On Sunday, he celebrated his first wedding anniversary.
On Monday, he threw a fat pitch over the middle of the plate. The ball was smacked into the outfield, Puerto Rican runners raced around the bases and thousands of jubilant, delirious fanaticos in the grandstands at San Juan erupted for a drum-beating, whistle-blowing, flag-waving celebration.
On the mound, Mr. Boyd, 25, tugs his orange cap low as to almost cover his eyes. He wears the black shirt of the national baseball team of the Netherlands, which is an accomplishment for a kid born in Vancouver and raised in White Rock.
By Tuesday morning, he was the last Canadian playing in the World Baseball Classic, a seven-city, 16-nation showdown to determine global baseball supremacy.
Turns out British Columbia exports logs, fish and the occasional pitcher. He is No. 44 in your program, the guy with a tattoo of a maple leaf and the tri-colour Dutch flag.

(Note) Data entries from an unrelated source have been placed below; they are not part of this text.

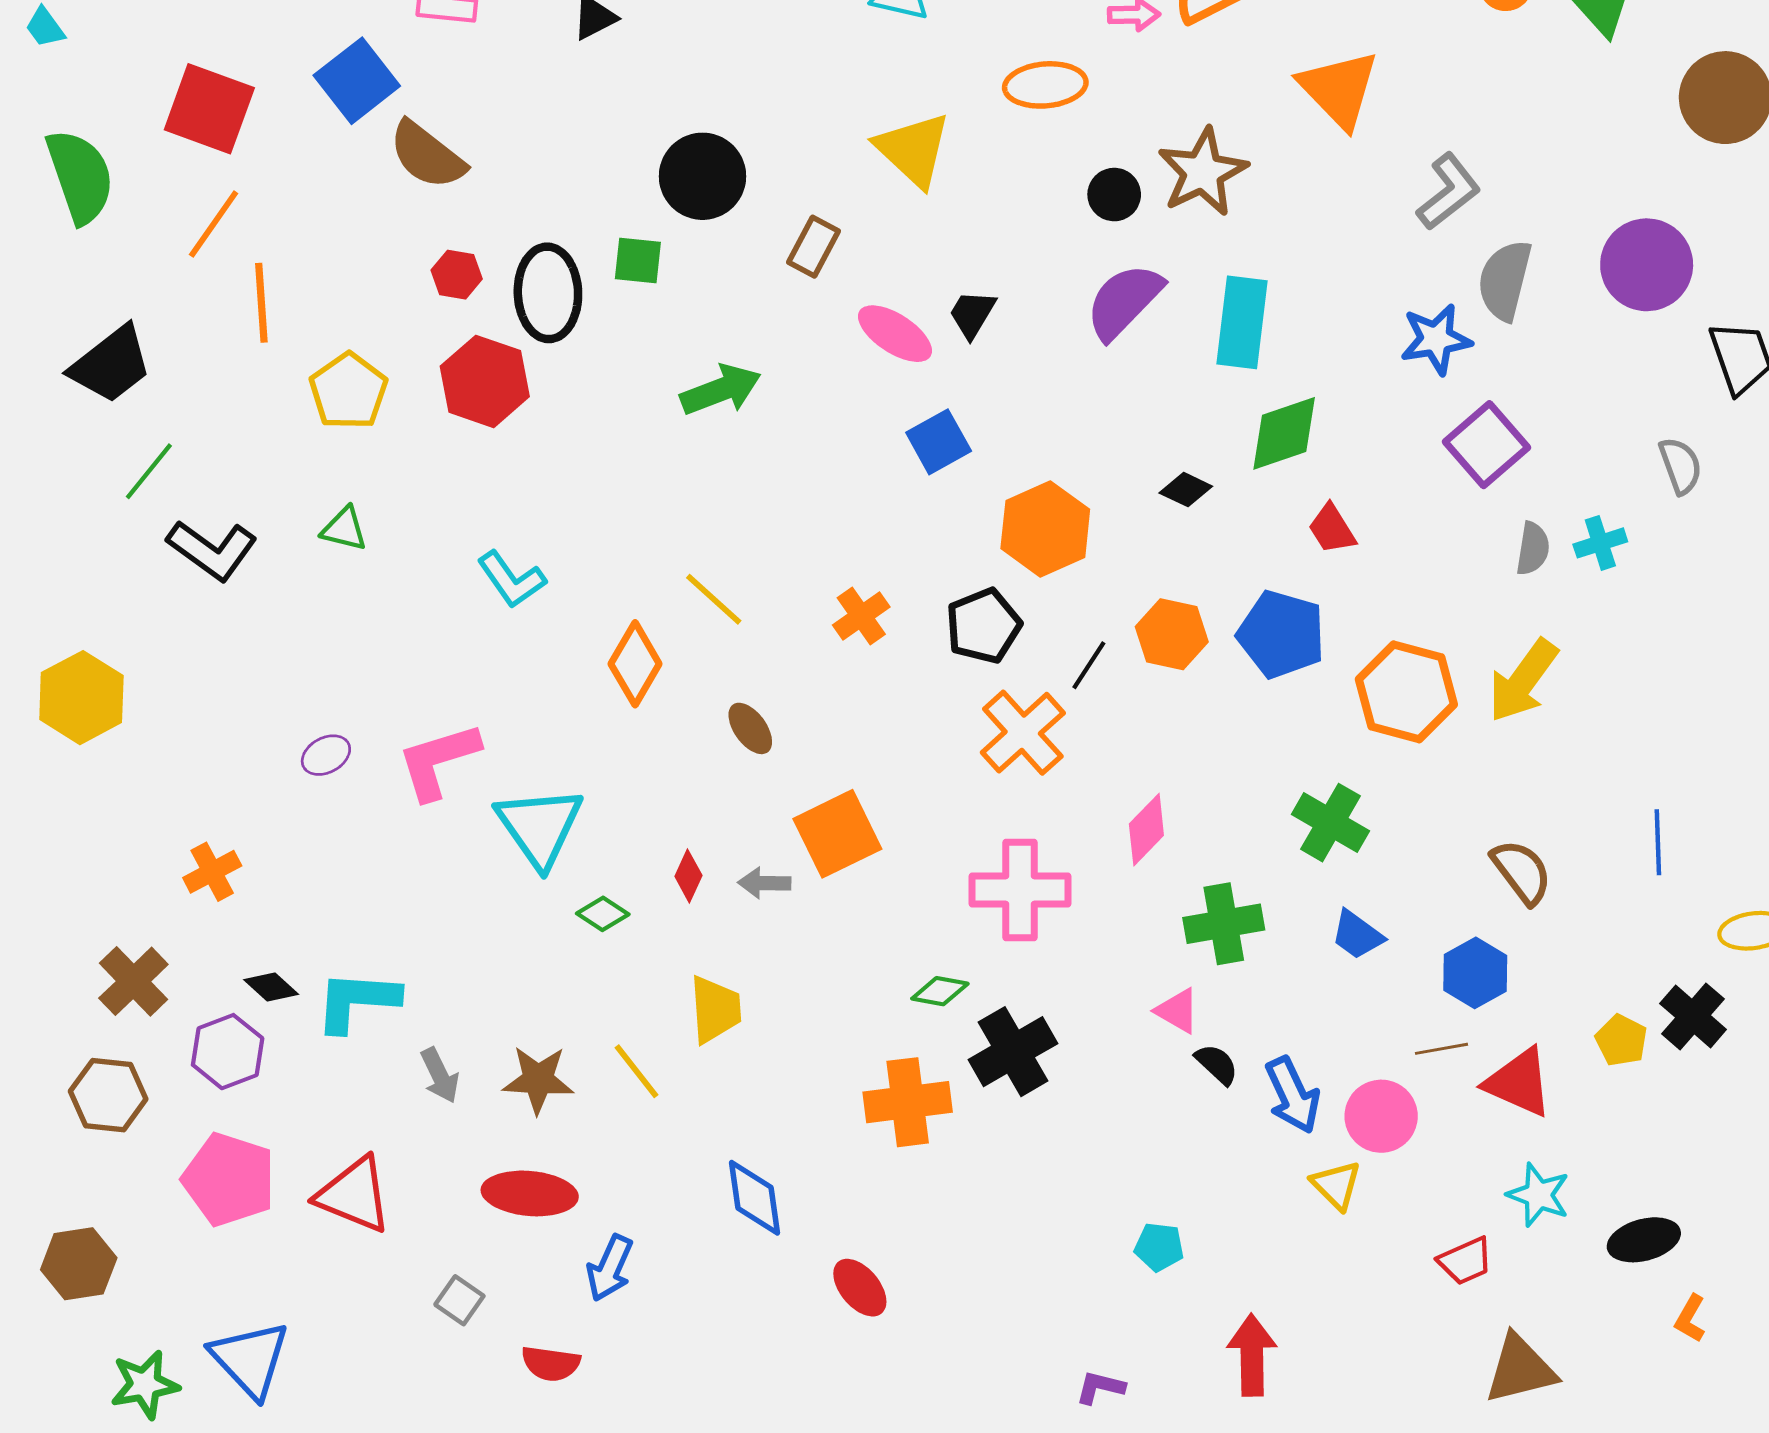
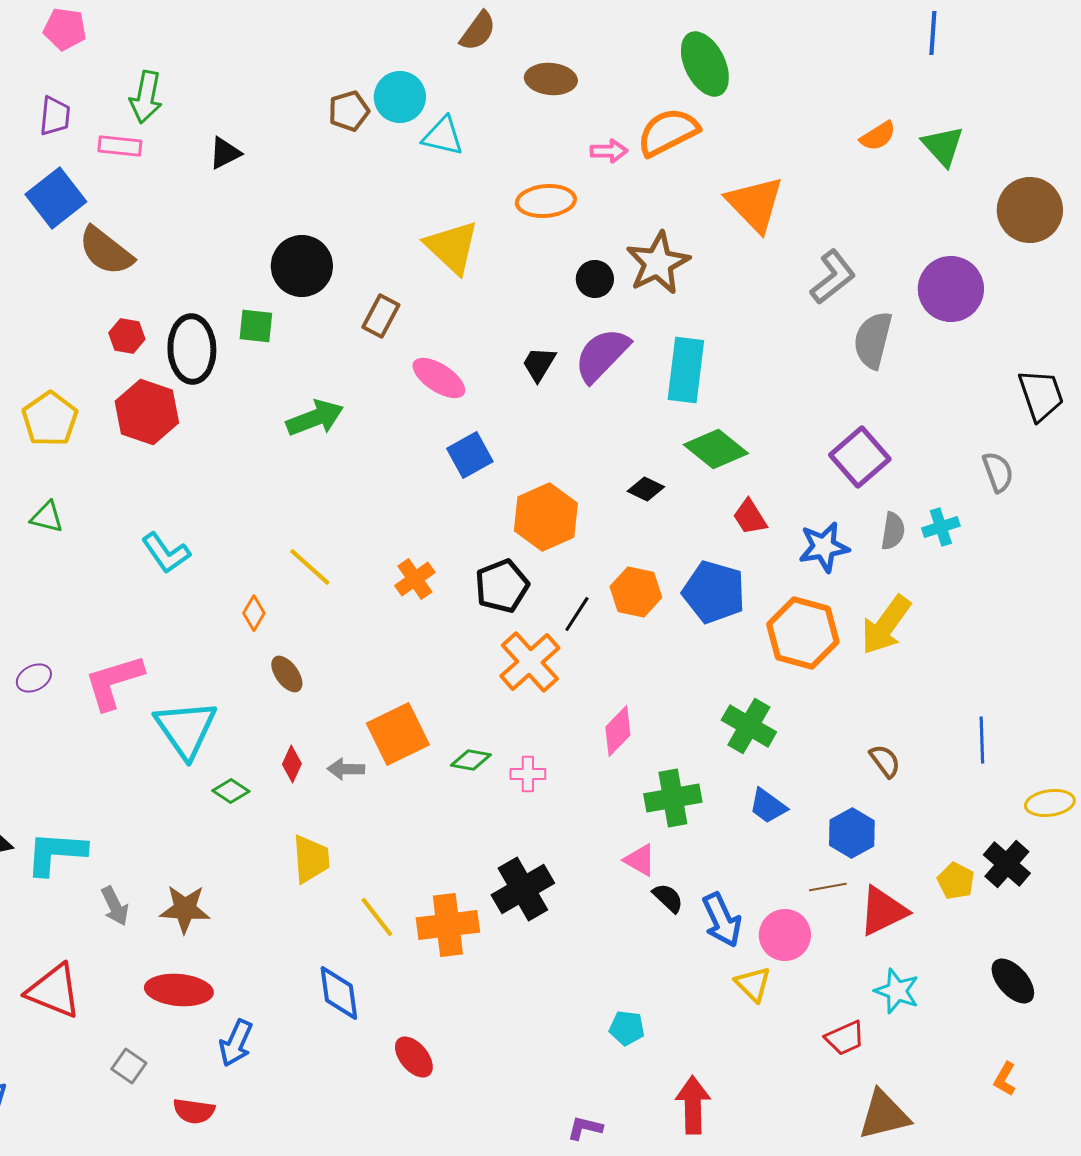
purple circle: (1647, 265) -> (951, 289), moved
black trapezoid: (972, 314) -> (539, 364), moved
blue star: (1436, 339) -> (824, 547), moved
green diamond: (1284, 433) -> (716, 449), turned 58
orange diamond: (635, 664) -> (254, 613), size x0.6
brown ellipse: (750, 728) -> (287, 674), moved
brown semicircle: (1522, 872) -> (885, 761), size x0.7
pink cross: (1020, 890) -> (528, 774), size x0.5
green diamond: (940, 991) -> (471, 760), moved
yellow line: (636, 1071) -> (377, 917), moved
red triangle: (1519, 1082) -> (883, 911), turned -50
black ellipse: (1644, 1240) -> (1013, 981), moved, turned 63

When he was about nine months old, his mother, the former Wilma van Zandvliet, returned to her Dutch homeland to visit her family. She included her son on her passport, a decision that a quarter-century later made him eligible for a passport of his own, as well as a spot on the national team.
That is good both for the Dutch and for Mr. Boyd.
In Canada, he is regarded as only a so-so pitcher. In Holland, he is among the best honkballers.
So, an athlete all but unknown back home has wound up in playing for the Netherlands in Puerto Rico, where his wife and his parents cheered him on from grandstands filled with fans wishing for his failure.
"It's a madhouse," his mother said yesterday from her San Juan hotel room. "The noise is incredible. When the rest of the stadium goes quiet, that's when we pipe up. Hol-land! Clap, clap, clap! Hol-land! Clap, clap, clap!"
Her voice was hoarse from two days of chanting and cheering. A small contingent of Dutch fans, all dressed in orange, are driven to Hiram Bithorn Stadium in a bus with an escort of motorcycle policemen.
She was working as an administrator at a school for the children of oil company executives in Rotterdam when she met Sean Boyd, a Halifax-born hockey player who played professionally in Europe and who moonlighted as a substitute teacher.
She had learned English at school, he took a crash course in Dutch. After marriage, they moved to Canada's West Coast. A daughter was born, then a son.
At the age of 14, the son convinced the father to take him to a major-league baseball game in Seattle so he could watch his childhood idol pitch. That's the closest he has come to the big leagues.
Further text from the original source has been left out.